Something Had Gone Wrong…
This morning, I woke up to a slew of emails (no phone calls however) from employees in Asia-Pacific saying they couldn’t see any European employees online and emails from European employees saying they couldn’t see *anybody* online. That was a rough way to start my day (and I hadn’t slept much because the upstairs neighbors had been kept me awake because of the noise they made re-enacting their honeymoon night from 1 AM to 3 AM)…
So once I dragged my tired body into the office this morning, I began by asking for a call back from our Lotus Support rep (who had asked me to put the Hot Fix on our server). While waiting for his call back, I poked around the Sametime_20111123.log file on my server to see if there weren’t any “obvious” errors.
And there was some very obvious errors! Here’s what I kept seeing all over the log file:
I StCommunity 23/Nov/11, 04:40:57 Logged in to server 10.10.10.10
E StCommunity 23/Nov/11, 06:02:22 Connection broken to server 10.10.10.10, reason 0×80000224
W StCommunity 23/Nov/11, 06:02:22 Logged out from server 10.10.10.10, reason 0×80000224.
Now, I can’t read Sametime error codes and remember what they all mean by heart (not yet anyway). So, I did a quick Google search and found Technote #1098479 titled “Explanation of error codes associated with Sametime Community Services” (here’s a link).

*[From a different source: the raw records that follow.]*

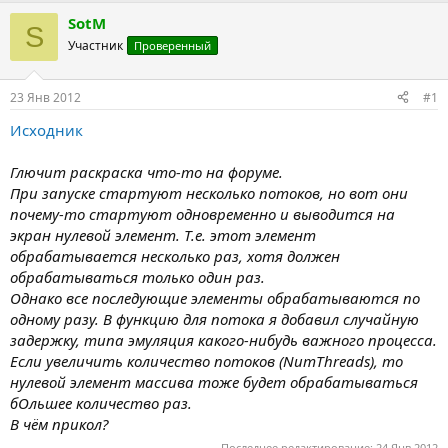
т
т
SotM
S
о
а
Участник
Проверенный
р
н
т
а
е
ч
23 Янв 2012
#1
м
а
ы
л
Исходник
а
Глючит раскраска что-то на форуме.
При запуске стартуют несколько потоков, но вот они
почему-то стартуют одновременно и выводится на
экран нулевой элемент. Т.е. этот элемент
обрабатывается несколько раз, хотя должен
обрабатываться только один раз.
Однако все последующие элементы обрабатываются по
одному разу. В функцию для потока я добавил случайную
задержку, типа эмуляция какого-нибудь важного процесса.
Если увеличить количество потоков (NumThreads), то
нулевой элемент массива тоже будет обрабатываться
бОльшее количество раз.
В чём прикол?
Последнее редактирование:
24 Янв 2012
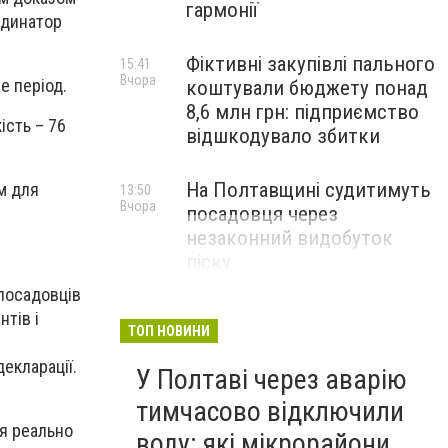
гармонії
рдинатор
Фіктивні закупівлі пального
15:41
Вчора
е період.
коштували бюджету понад
8,6 млн грн: підприємство
ість – 76
відшкодувало збитки
На Полтавщині судитимуть
им для
13:50
Вчора
посадовця через
незаконний видобуток
піску
 посадовців
нтів і
ТОП НОВИНИ
екларації.
У Полтаві через аварію
тимчасово відключили
ня реально
воду: які мікрорайони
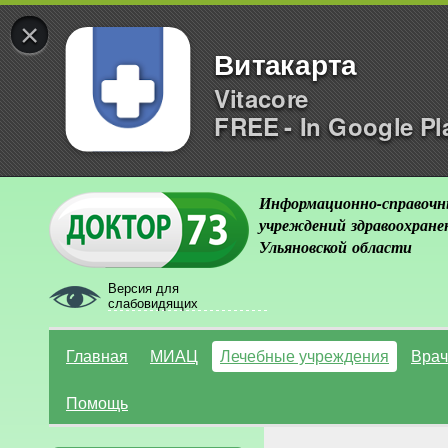
×
Витакарта
Vitacore
FREE - In Google Pl
Информационно-справочн
учреждений здравоохране
Ульяновской области
Версия для
слабовидящих
Главная
МИАЦ
Лечебные учреждения
Врач
Помощь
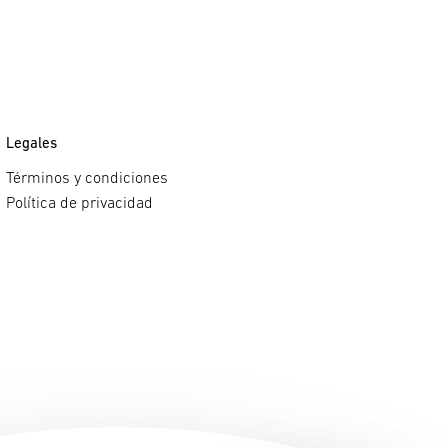
Legales
Términos y condiciones
Política de privacidad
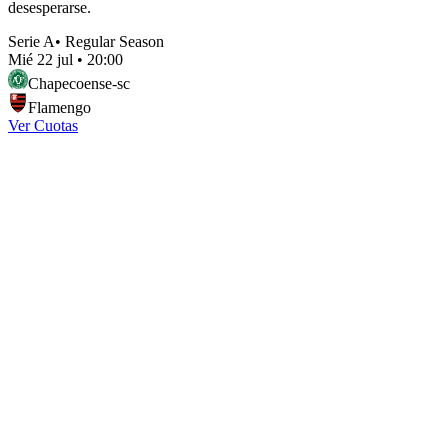
desesperarse.
Serie A
•
Regular Season
Mié 22 jul
•
20:00
Chapecoense-sc
Flamengo
Ver Cuotas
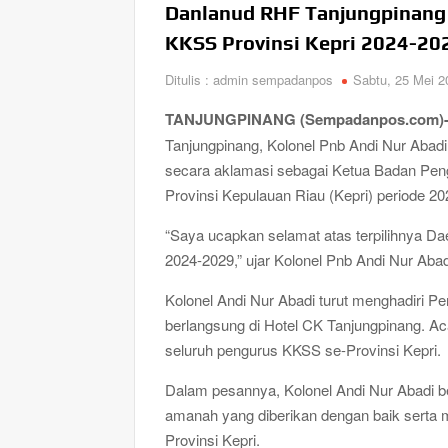
Danlanud RHF Tanjungpinang
Satgas TMMD Ke-129 Dorong Ketahanan Panga
KKSS Provinsi Kepri 2024-20
3000 ekor di Desa Busung
Tanamkan Hidup Sehat Sejak Dini, Satgas
Ditulis : admin sempadanpos
Sabtu, 25 Mei 2
TANJUNGPINANG (Sempadanpos.com)
Polresta Tanjungpinang Panen Raya Jagung 
Pangan Nasional
Tanjungpinang, Kolonel Pnb Andi Nur Abad
secara aklamasi sebagai Ketua Badan Pen
Turun ke Desa dan Kelurahan di Bintan, O
Provinsi Kepulauan Riau (Kepri) periode 2
Bansos, BBM Solar hingga Lampu Jalan
“Saya ucapkan selamat atas terpilihnya D
Gelombang Mundur dari PWI Kepri Berlanjut,
2024-2029,” ujar Kolonel Pnb Andi Nur Aba
Tinggalkan Organisasi
Kolonel Andi Nur Abadi turut menghadiri 
berlangsung di Hotel CK Tanjungpinang. Ac
seluruh pengurus KKSS se-Provinsi Kepri.
Dalam pesannya, Kolonel Andi Nur Abadi b
amanah yang diberikan dengan baik serta 
Provinsi Kepri.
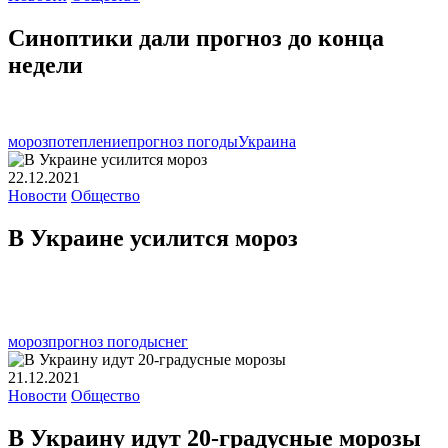
Синоптики дали прогноз до конца
недели
мороз
потепление
прогноз погоды
Украина
22.12.2021
Новости
Общество
В Украине усилится мороз
мороз
прогноз погоды
снег
21.12.2021
Новости
Общество
В Украину идут 20-градусные морозы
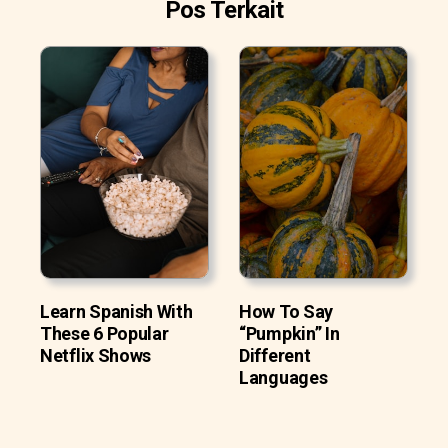
Pos Terkait
Learn Spanish With
How To Say
These 6 Popular
“Pumpkin” In
Netflix Shows
Different
Languages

In that Technote, you can see that the error code #0×80000224 simply means “the connection has been reset”.
That is not useful at all.
The Weird Solution…
At that point, I had received a call back from our Lotus Support Rep and had sent him the CommunityConfig.txt and Sametime.ini from all 3 Sametime R8.5.2 classic servers in our company.
While the rep was busy looking for signs of trouble in the CommunityConfig file, I tried to contact our Notes Admin in Europe to ask him what he had tried so far. I couldn’t see him online but I tried to find him by name by using the search tool in the Sametime embedded client… here’s the weird thing I saw: he showed-up in the search results with his full canonical name instead of just his common name:

That was really weird. Normally, we only see 1 name (the 1st one)… we don’t see 2! The 2nd one even had the /UU (for Unseen University) listed twice.
Right away, I new something was wrong with the configuration of the Sametime Directory Service.
So, I opened the Sametime.ini of the server and found this little gem … there was 2 “[Directory]” section in the Sametime.ini of the server… and the 1st one was empty! Doh!

In the end, to resolve that weird “0×80000224″ error code, I simply had to remove the duplicate “[Directory]” section and reboot the server.
After that that server came back online, I restarted the ST Directory service on the 2 other Sametime servers and presto… all our users could see each other again.
Basically speaking, when a Sametime service loads, it reads the Sametime.ini from top-to-bottom. If it finds a section, it reads what’s in that section and loads according to the config of that section. It then stops and does not bother to check if there is another section below with more or different configuration settings. It’s completely logical and this is not a bug by my standards.
Now, why did the server work before without any problems with that duplicate section is a mystery to me… I’m just glad it’s back online and that all users can see each other now.
Conclusion?
Well, I don’t have much to say except that the error code is really cryptic and doesn’t help at all to explain what’s going in the “back” of the Sametime server.
I’m sure that if we had cranked up the debugging levels to crazy levels we would have eventually have found something… but how long would that have taken? Probably a few days… my track record with Lotus Support lately hasn’t been really good. I’m sure others have had much better experiences than me… I’m just unlucky.
Anyhow, I hope this helps someone, somewhere…
Thanks for reading and happy Thanksgiving to my colleagues in the USA!
Marc